- Your goal -
Give the lines again exactly as they appear below, from the line with "5. Neglecting Plastic" to the line with "Hims offers more variety than its two primary", both included, and only those lines. Leave every picture out.
########################################
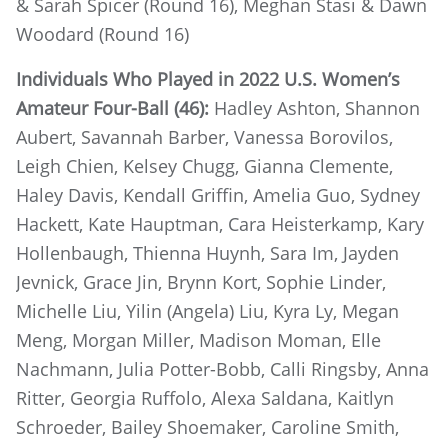
& Sarah Spicer (Round 16), Meghan Stasi & Dawn
Woodard (Round 16)
Individuals Who Played in 2022 U.S. Women’s
Amateur Four-Ball (46):
Hadley Ashton, Shannon
Aubert, Savannah Barber, Vanessa Borovilos,
Leigh Chien, Kelsey Chugg, Gianna Clemente,
Haley Davis, Kendall Griffin, Amelia Guo, Sydney
Hackett, Kate Hauptman, Cara Heisterkamp, Kary
Hollenbaugh, Thienna Huynh, Sara Im, Jayden
Jevnick, Grace Jin, Brynn Kort, Sophie Linder,
Michelle Liu, Yilin (Angela) Liu, Kyra Ly, Megan
Meng, Morgan Miller, Madison Moman, Elle
Nachmann, Julia Potter-Bobb, Calli Ringsby, Anna
Ritter, Georgia Ruffolo, Alexa Saldana, Kaitlyn
Schroeder, Bailey Shoemaker, Caroline Smith,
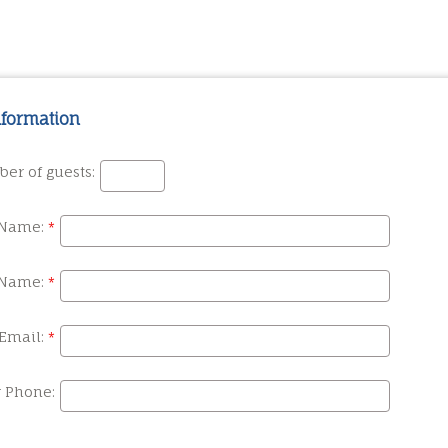
nformation
er of guests:
 Name:
 Name:
Email:
r Phone:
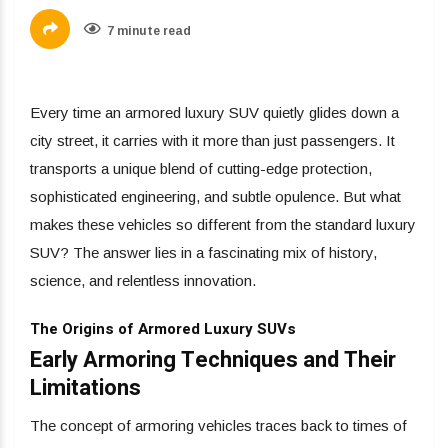
7 minute read
Every time an armored luxury SUV quietly glides down a
city street, it carries with it more than just passengers. It
transports a unique blend of cutting-edge protection,
sophisticated engineering, and subtle opulence. But what
makes these vehicles so different from the standard luxury
SUV? The answer lies in a fascinating mix of history,
science, and relentless innovation.
The Origins of Armored Luxury SUVs
Early Armoring Techniques and Their
Limitations
The concept of armoring vehicles traces back to times of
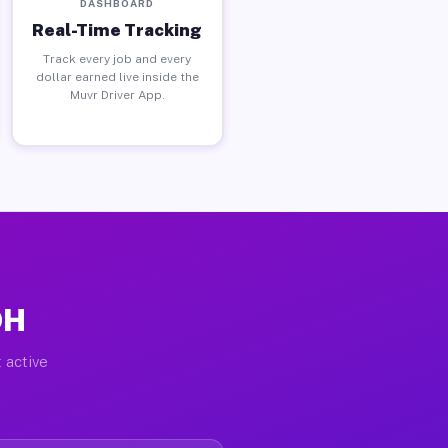
DASHBOARD
Real-Time Tracking
Track every job and every
dollar earned live inside the
Muvr Driver App.
OH
 active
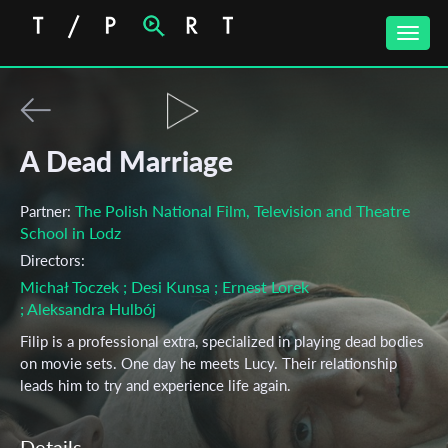
Toggle
naviga
A Dead Marriage
The Polish National Film, Television and Theatre
Partner:
School in Lodz
Directors:
Michał Toczek
; Desi Kunsa
; Ernest Lorek
; Aleksandra Hulbój
Filip is a professional extra, specialized in playing dead bodies
on movie sets. One day he meets Lucy. Their relationship
leads him to try and experience life again.
Details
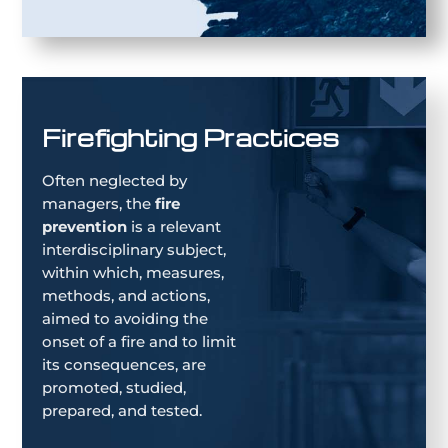
Firefighting Practices
Often neglected by
managers, the
fire
prevention
is a relevant
interdisciplinary subject,
within which, measures,
methods, and actions,
aimed to avoiding the
onset of a fire and to limit
its consequences, are
promoted, studied,
prepared, and tested.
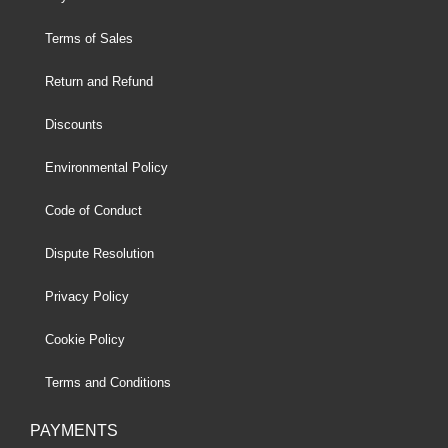
Terms of Sales
Return and Refund
Discounts
Environmental Policy
Code of Conduct
Dispute Resolution
Privacy Policy
Cookie Policy
Terms and Conditions
PAYMENTS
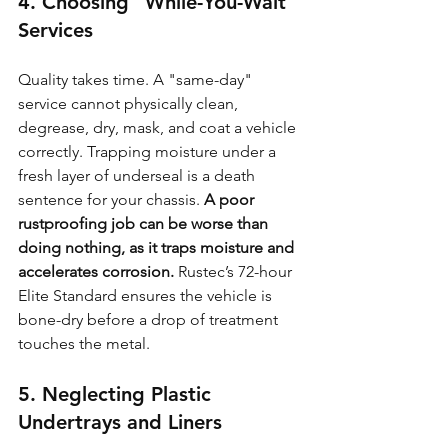
4. Choosing "While-You-Wait" 
Services
Quality takes time. A "same-day" 
service cannot physically clean, 
degrease, dry, mask, and coat a vehicle 
correctly. Trapping moisture under a 
fresh layer of underseal is a death 
sentence for your chassis. 
A poor 
rustproofing job can be worse than 
doing nothing, as it traps moisture and 
accelerates corrosion.
 Rustec’s 72-hour 
Elite Standard ensures the vehicle is 
bone-dry before a drop of treatment 
touches the metal.
5. Neglecting Plastic 
Undertrays and Liners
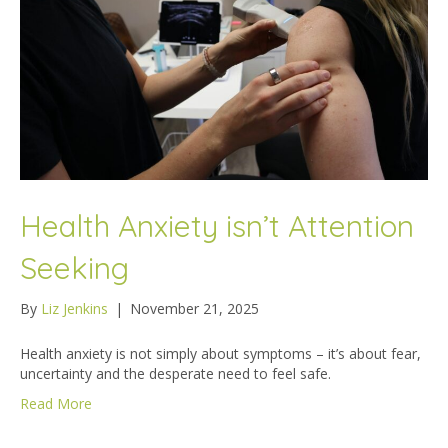
Health Anxiety isn’t Attention
Seeking
By
Liz Jenkins
|
November 21, 2025
Health anxiety is not simply about symptoms – it’s about fear,
uncertainty and the desperate need to feel safe.
Read More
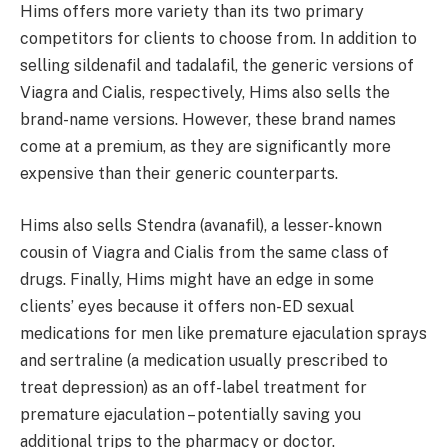
Hims offers more variety than its two primary
competitors for clients to choose from. In addition to
selling sildenafil and tadalafil, the generic versions of
Viagra and Cialis, respectively, Hims also sells the
brand-name versions. However, these brand names
come at a premium, as they are significantly more
expensive than their generic counterparts.
Hims also sells Stendra (avanafil), a lesser-known
cousin of Viagra and Cialis from the same class of
drugs. Finally, Hims might have an edge in some
clients’ eyes because it offers non-ED sexual
medications for men like premature ejaculation sprays
and sertraline (a medication usually prescribed to
treat depression) as an off-label treatment for
premature ejaculation – potentially saving you
additional trips to the pharmacy or doctor.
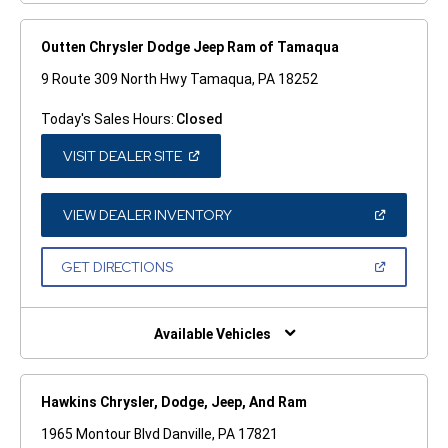
Outten Chrysler Dodge Jeep Ram of Tamaqua
9 Route 309 North Hwy Tamaqua, PA 18252
Today's Sales Hours:
Closed
(OPEN
VISIT DEALER SITE
IN
A
NEW
WINDOW)
(OPEN
VIEW DEALER INVENTORY
IN
A
NEW
(OPEN
GET DIRECTIONS
WINDOW)
IN
A
NEW
WINDOW)
Available Vehicles
Hawkins Chrysler, Dodge, Jeep, And Ram
1965 Montour Blvd Danville, PA 17821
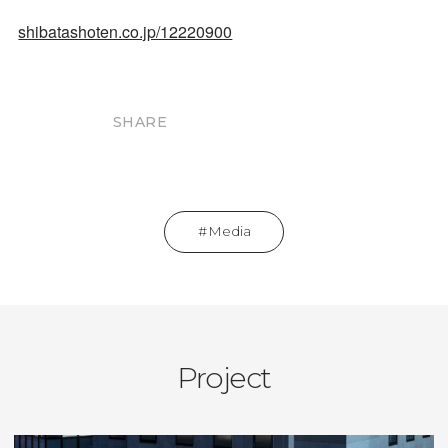
shibatashoten.co.jp/12220900
SHARE
Media
Project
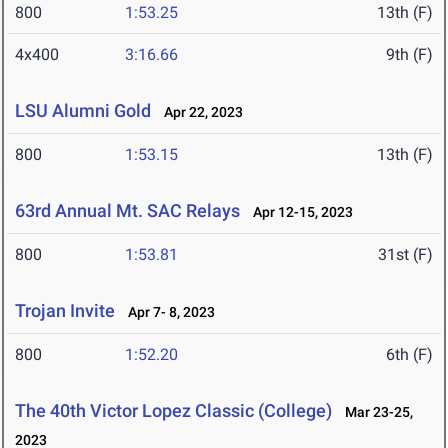
800
1:53.25
13th (F)
4x400
3:16.66
9th (F)
LSU Alumni Gold
Apr 22, 2023
800
1:53.15
13th (F)
63rd Annual Mt. SAC Relays
Apr 12-15, 2023
800
1:53.81
31st (F)
Trojan Invite
Apr 7- 8, 2023
800
1:52.20
6th (F)
The 40th Victor Lopez Classic (College)
Mar 23-25,
2023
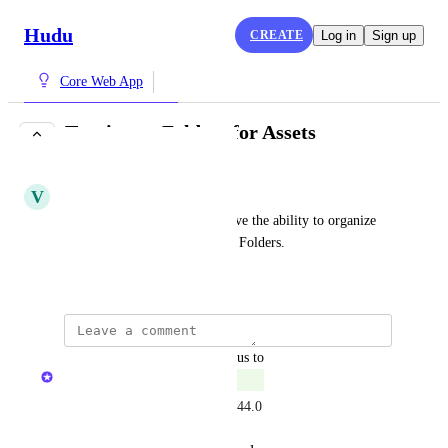
Hudu
CREATE
Log in
Sign up
Core Web App
Tagging or Folders for Assets
COMPLETE
V
Verbal Caterpillar
It would be very nice if we have the ability to organize 
Custom Assets with Tags or in Folders.
December 4, 2024
updated the status to
The Hudu Team
Complete
Available now via Labels in 2.44.0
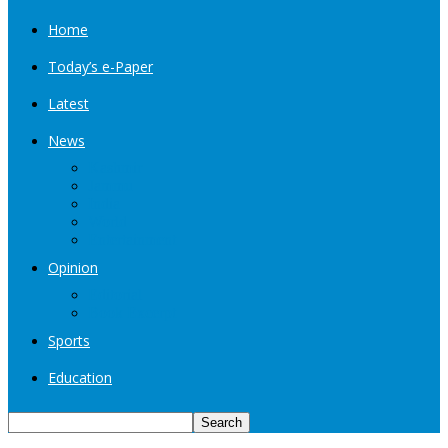
Home
Today’s e-Paper
Latest
News
Kashmir
Jammu
India
World
Entertainment
Opinion
Editorial
Book Excerpt
Sports
Education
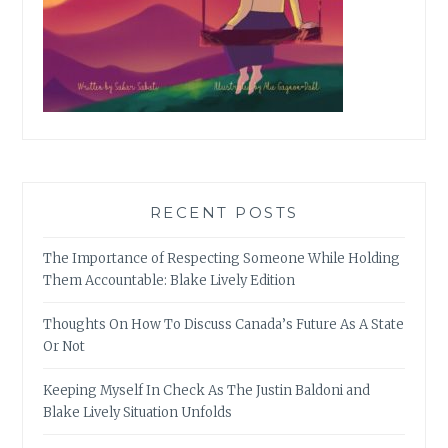
RECENT POSTS
The Importance of Respecting Someone While Holding
Them Accountable: Blake Lively Edition
Thoughts On How To Discuss Canada’s Future As A State
Or Not
Keeping Myself In Check As The Justin Baldoni and
Blake Lively Situation Unfolds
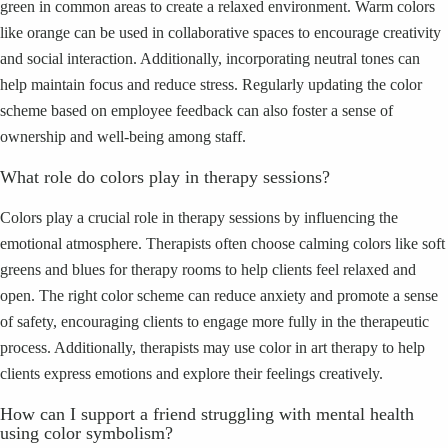
green in common areas to create a relaxed environment. Warm colors
like orange can be used in collaborative spaces to encourage creativity
and social interaction. Additionally, incorporating neutral tones can
help maintain focus and reduce stress. Regularly updating the color
scheme based on employee feedback can also foster a sense of
ownership and well-being among staff.
What role do colors play in therapy sessions?
Colors play a crucial role in therapy sessions by influencing the
emotional atmosphere. Therapists often choose calming colors like soft
greens and blues for therapy rooms to help clients feel relaxed and
open. The right color scheme can reduce anxiety and promote a sense
of safety, encouraging clients to engage more fully in the therapeutic
process. Additionally, therapists may use color in art therapy to help
clients express emotions and explore their feelings creatively.
How can I support a friend struggling with mental health
using color symbolism?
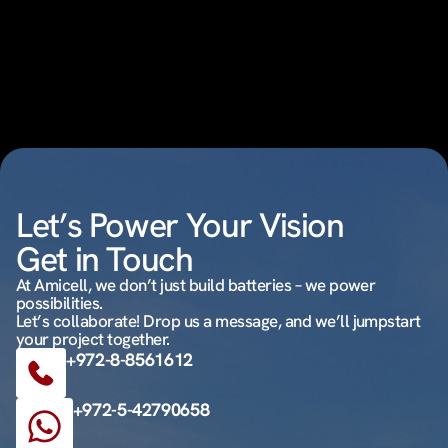
Let’s Power Your Vision
Get in Touch
At Amicell, we don’t just build batteries – we power
possibilities.
Let’s collaborate! Drop us a message, and we’ll jumpstart
your project together.
+972-8-8561612
+972-5-42790658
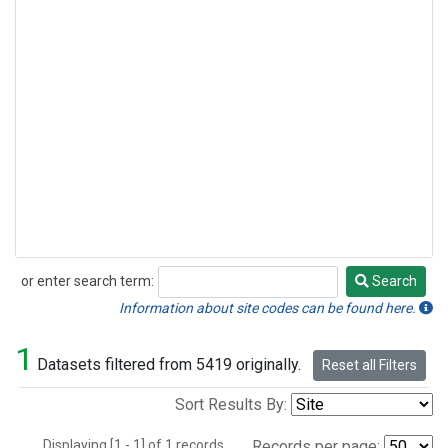
or enter search term:
Search
Search
Information about site codes can be found here.
1
Datasets filtered from 5419 originally.
Reset all Filters
Sort Results By:
Displaying [1 - 1] of 1 records.
Records per page:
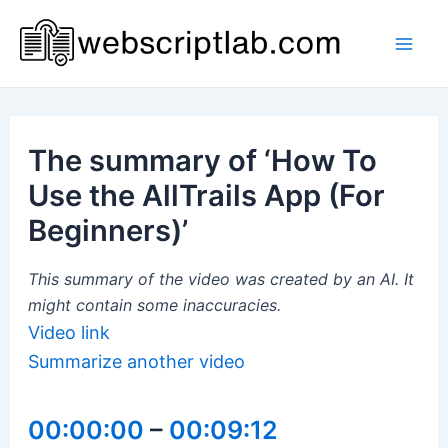
Skip
to
Mai
content
Men
The summary of ‘How To
Use the AllTrails App (For
Beginners)’
This summary of the video was created by an AI. It
might contain some inaccuracies.
Video link
Summarize another video
00:00:00
–
00:09:12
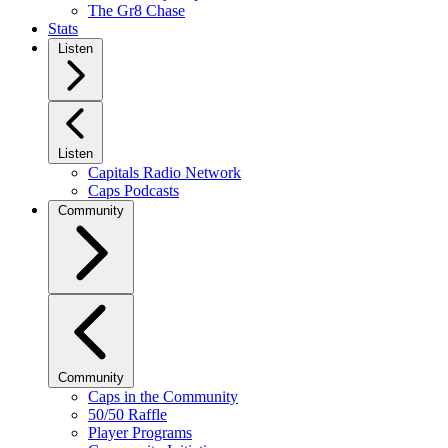
The Gr8 Chase
Stats
Listen
Listen
Capitals Radio Network
Caps Podcasts
Community
Community
Caps in the Community
50/50 Raffle
Player Programs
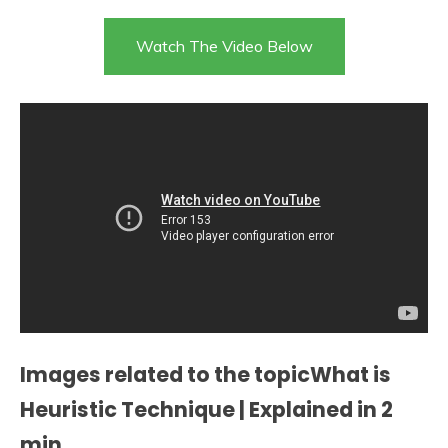
Watch The Video Below
Images related to the topicWhat is
Heuristic Technique | Explained in 2
min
########################################
- Answer to the exercise -
5. Neglecting Plastic 
Undertrays and Liners
Health Anxiety isn’t Attention
Seeking
By
Liz Jenkins
|
November 21, 2025
Health anxiety is not simply about symptoms – it’s about fear,
uncertainty and the desperate need to feel safe.
Read More
Hims offers more variety than its two primary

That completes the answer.